# Goal of the exercise:
Only the number is needed: how many lines of the entries below contain the word "bằng".

# Data for the task:
------------------------------
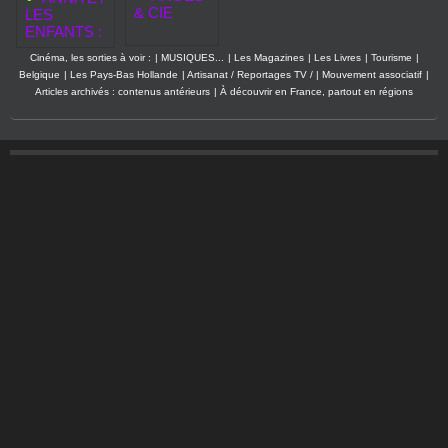
& CIE
LES
ENFANTS :
Cinéma, les sorties à voir :
|
MUSIQUES...
|
Les Magazines
|
Les Livres
|
Tourisme
|
Belgique
|
Les Pays-Bas Hollande
|
Artisanat / Reportages TV /
|
Mouvement associatif
|
Articles archivés : contenus antérieurs
|
À découvrir en France, partout en régions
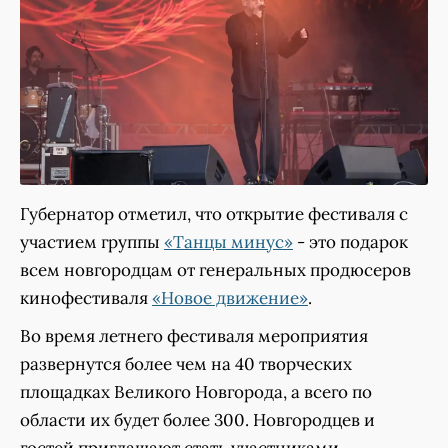
Губернатор отметил, что открытие фестиваля с
участием группы
«Танцы минус»
- это подарок
всем новгородцам от генеральных продюсеров
кинофестиваля
«Новое движение»
.
Во время летнего фестиваля мероприятия
развернутся более чем на 40 творческих
площадках Великого Новгорода, а всего по
области их будет более 300. Новгородцев и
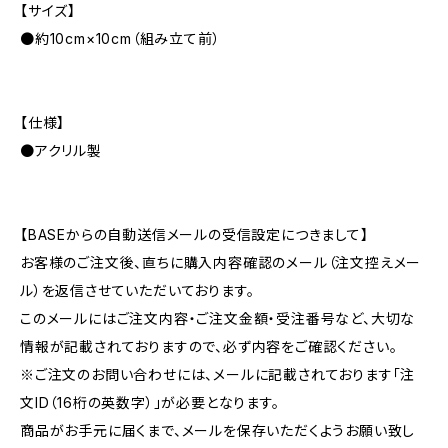
【サイズ】
●約10cm×10cm（組み立て前）
【仕様】
●アクリル製
【BASEからの自動送信メールの受信設定につきまして】
お客様のご注文後、直ちに購入内容確認のメール（注文控えメー
ル）を返信させていただいております。
このメールにはご注文内容・ご注文金額・受注番号など、大切な
情報が記載されておりますので、必ず内容をご確認ください。
※ご注文のお問い合わせには、メールに記載されております「注
文ID（16桁の英数字）」が必要となります。
商品がお手元に届くまで、メールを保存いただくようお願い致し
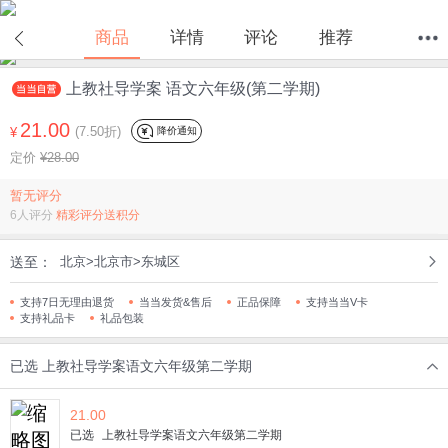
商品
详情
评论
推荐
上教社导学案 语文六年级(第二学期)
首页
分类
值得买
购物车
我的当当
21.00
(7.50折)
降价通知
¥
定价
¥28.00
暂无评分
6人评分
精彩评分送积分
送至：
北京>北京市>东城区
支持7日无理由退货
当当发货&售后
正品保障
支持当当V卡
支持礼品卡
礼品包装
已选
上教社导学案语文六年级第二学期
21.00
已选
上教社导学案语文六年级第二学期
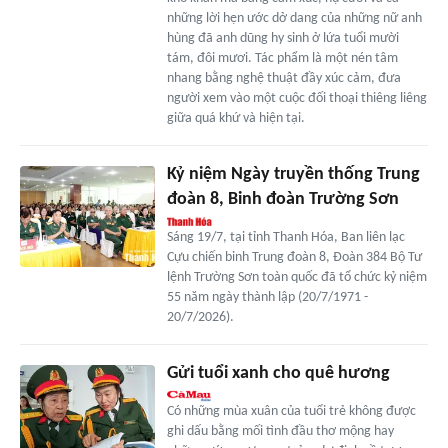
những lời hẹn ước dở dang của những nữ anh
hùng đã anh dũng hy sinh ở lứa tuổi mười
tám, đôi mươi. Tác phẩm là một nén tâm
nhang bằng nghệ thuật đầy xúc cảm, đưa
người xem vào một cuộc đối thoại thiêng liêng
giữa quá khứ và hiện tại.
Kỷ niệm Ngày truyền thống Trung
đoàn 8, Binh đoàn Trường Sơn
Sáng 19/7, tại tỉnh Thanh Hóa, Ban liên lạc
Cựu chiến binh Trung đoàn 8, Đoàn 384 Bộ Tư
lệnh Trường Sơn toàn quốc đã tổ chức kỷ niệm
55 năm ngày thành lập (20/7/1971 -
20/7/2026).
Gửi tuổi xanh cho quê hương
Có những mùa xuân của tuổi trẻ không được
ghi dấu bằng mối tình đầu thơ mộng hay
------------------------------
# Response to the exercise:
2